A story familiar to many people who have shared this journey, we were frustrated and overwhelmed by the insufficient therapies and lack of knowledge or expertise in the field of brain rehabilitation for children.  This is when we established the Institute for Family Wellness, where we integrated the various approaches we had been studying.  After successfully treating many children – and as more and more parents were seeking our assistance – the model that led to Jacob's Ladder was established.

I continued to work with Jacob at least four hours per day, delivering a specific intervention for each and every area of weakness, while teaching heavily to his strengths. We focused on building a strong neurological foundation from the ground up. We did not work on skills, per se, for many years. Instead we focused on the fundamental level – how his brain received, processed, stored, and then utilized all incoming information.

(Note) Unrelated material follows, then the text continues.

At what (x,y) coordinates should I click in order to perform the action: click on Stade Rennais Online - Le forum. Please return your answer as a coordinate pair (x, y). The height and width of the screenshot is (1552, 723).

"I refer to Jacob as my teacher." - Amy O’Dell

Improvement was slow in the beginning. We saw some areas improve slightly within the first few months and other areas have taken years to show significant improvement. One area of fairly quick improvement was Jacob's foot hypersensitivity. He would literally cry in pain when donning his socks and shoes. I worked diligently by stimulating his feet with all different types of deep pressure and light touch, and within a few months putting on his socks and shoes became a non-issue. Conversely, we worked for over a year and a half to recognize and retain recognition of the letters A, B, C, D, and E.

Jacob continues to grow and excel. The child who could not retain five letters of the alphabet at five and six can now read and comprehend at a twelfth-grade level. The child who struggled to stand and walk loves to run, wrestle, and play football. The nonverbal child now expresses himself eloquently. The sensory play is gone. He is now preparing for his future following high-school graduation, with plans to attend college.

I refer to Jacob as my teacher. We had to work diligently in virtually every area to strengthen and increase his level of functioning. While it has been hard work and quite difficult at times, I wouldn't change one thing about this process with him. We take nothing for granted. We are thankful daily for each new thing he learns and each new way that he now excels.

What do I believe as a result of this journey? I believe with all that I am that every child can progress towards their highest potential if given the right stimulation with enough frequency and intensity. I know that there is hope for any child who is learning with differences, no matter how great or small those differences might be.